## What is expected
In the answer, give the entries below exactly, from the first line through the line with "디지털 아카이브 등 다양한 매체를 넘나드는 작업을", with every picture omitted.
━━━ Extracted entries
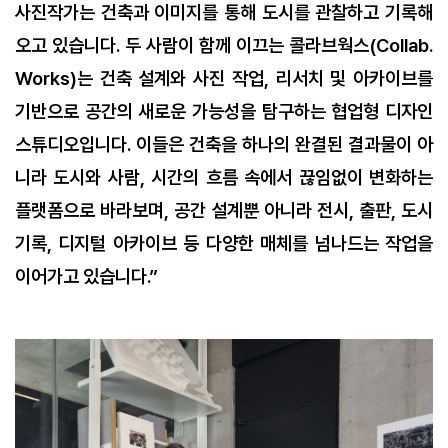
사진작가는 건축과 이미지를 통해 도시를 관찰하고 기록해
오고 있습니다
.
두 사람이 함께 이끄는 콜라브웍스
(Collab.
Works)
는 건축 설계와 사진 작업
,
리서치 및 아카이브를
기반으로 공간의 새로운 가능성을 탐구하는 협업형 디자인
스튜디오입니다
.
이들은 건축을 하나의 완결된 결과물이 아
니라 도시와 사람
,
시간의 흐름 속에서 끊임없이 변화하는
플랫폼으로 바라보며
,
공간 설계뿐 아니라 전시
,
출판
,
도시
기록
,
디지털 아카이브 등 다양한 매체를 넘나드는 작업을
이어가고 있습니다
.”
━━━━━━
## Problem solution
사진작가는 건축과 이미지를 통해 도시를 관찰하고 기록해
오고 있습니다
.
두 사람이 함께 이끄는 콜라브웍스
(Collab.
Works)
는 건축 설계와 사진 작업
,
리서치 및 아카이브를
기반으로 공간의 새로운 가능성을 탐구하는 협업형 디자인
스튜디오입니다
.
이들은 건축을 하나의 완결된 결과물이 아
니라 도시와 사람
,
시간의 흐름 속에서 끊임없이 변화하는
플랫폼으로 바라보며
,
공간 설계뿐 아니라 전시
,
출판
,
도시
기록
,
디지털 아카이브 등 다양한 매체를 넘나드는 작업을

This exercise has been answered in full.